Collected data

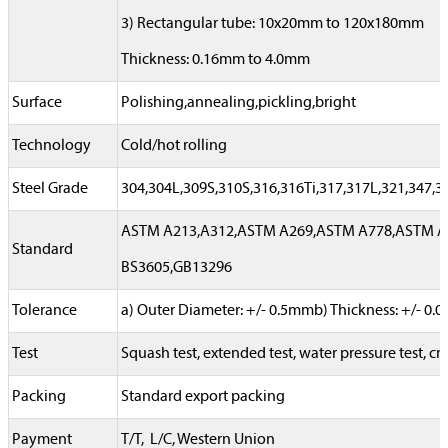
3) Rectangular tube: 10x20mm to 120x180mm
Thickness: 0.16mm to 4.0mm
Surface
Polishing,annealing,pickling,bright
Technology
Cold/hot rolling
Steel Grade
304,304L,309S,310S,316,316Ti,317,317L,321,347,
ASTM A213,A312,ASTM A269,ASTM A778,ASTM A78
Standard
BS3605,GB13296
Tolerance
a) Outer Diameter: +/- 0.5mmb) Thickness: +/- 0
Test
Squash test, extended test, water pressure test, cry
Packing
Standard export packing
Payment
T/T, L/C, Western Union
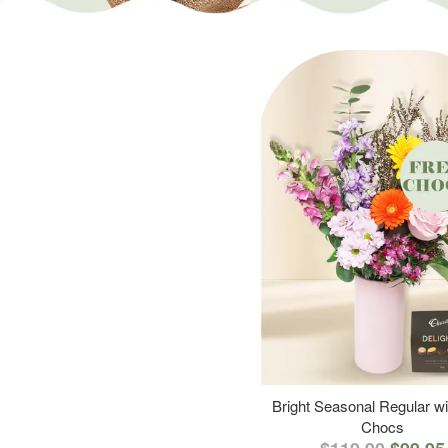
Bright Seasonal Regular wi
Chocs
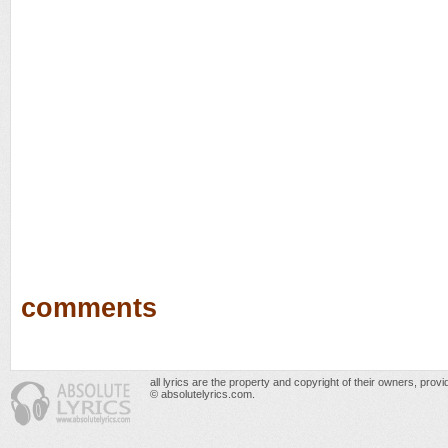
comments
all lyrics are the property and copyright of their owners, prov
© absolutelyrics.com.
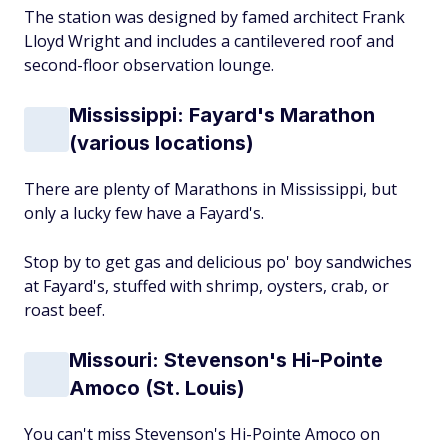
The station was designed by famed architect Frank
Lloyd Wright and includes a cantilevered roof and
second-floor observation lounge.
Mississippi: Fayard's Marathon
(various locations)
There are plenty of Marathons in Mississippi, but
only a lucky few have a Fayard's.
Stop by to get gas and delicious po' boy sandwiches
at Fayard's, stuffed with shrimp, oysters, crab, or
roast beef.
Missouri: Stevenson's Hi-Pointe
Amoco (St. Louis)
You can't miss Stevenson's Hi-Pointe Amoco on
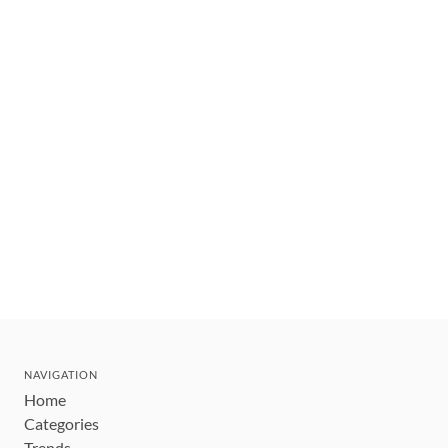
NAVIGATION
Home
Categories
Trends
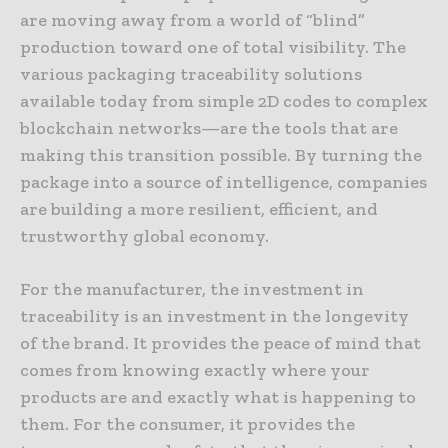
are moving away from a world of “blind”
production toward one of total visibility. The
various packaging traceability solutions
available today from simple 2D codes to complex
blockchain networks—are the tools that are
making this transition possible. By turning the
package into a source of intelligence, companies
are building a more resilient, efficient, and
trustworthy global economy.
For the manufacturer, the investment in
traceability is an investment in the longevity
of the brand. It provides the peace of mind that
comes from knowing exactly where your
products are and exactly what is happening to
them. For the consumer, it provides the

[Exercise description] All entries should be reproduced exactly; no picture belongs in the result.

[Worked solution]
3) Rectangular tube: 10x20mm to 120x180mm
Thickness: 0.16mm to 4.0mm
Surface
Polishing,annealing,pickling,bright
Technology
Cold/hot rolling
Steel Grade
304,304L,309S,310S,316,316Ti,317,317L,321,347,
ASTM A213,A312,ASTM A269,ASTM A778,ASTM A78
Standard
BS3605,GB13296
Tolerance
a) Outer Diameter: +/- 0.5mmb) Thickness: +/- 0
Test
Squash test, extended test, water pressure test, cry
Packing
Standard export packing
Payment
T/T, L/C, Western Union
Bright Seasonal Regular wi
Chocs
comments
all lyrics are the property and copyright of their owners, prov
© absolutelyrics.com.
The station was designed by famed architect Frank
Lloyd Wright and includes a cantilevered roof and
second-floor observation lounge.
Mississippi: Fayard's Marathon
(various locations)
There are plenty of Marathons in Mississippi, but
only a lucky few have a Fayard's.
Stop by to get gas and delicious po' boy sandwiches
at Fayard's, stuffed with shrimp, oysters, crab, or
roast beef.
Missouri: Stevenson's Hi-Pointe
Amoco (St. Louis)
You can't miss Stevenson's Hi-Pointe Amoco on
NAVIGATION
Home
Categories
Trends
are moving away from a world of “blind”
production toward one of total visibility. The
various packaging traceability solutions
available today from simple 2D codes to complex
blockchain networks—are the tools that are
making this transition possible. By turning the
package into a source of intelligence, companies
are building a more resilient, efficient, and
trustworthy global economy.
For the manufacturer, the investment in
traceability is an investment in the longevity
of the brand. It provides the peace of mind that
comes from knowing exactly where your
products are and exactly what is happening to
them. For the consumer, it provides the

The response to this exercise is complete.